▶ _Work instructions_:
Repeat every line of the material that follows, word for word.

=-=-=

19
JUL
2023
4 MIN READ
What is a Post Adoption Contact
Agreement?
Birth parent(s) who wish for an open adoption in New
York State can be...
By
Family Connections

=-=-=

▶ _Task result_:
19
JUL
2023
4 MIN READ
What is a Post Adoption Contact
Agreement?
Birth parent(s) who wish for an open adoption in New
York State can be...
By
Family Connections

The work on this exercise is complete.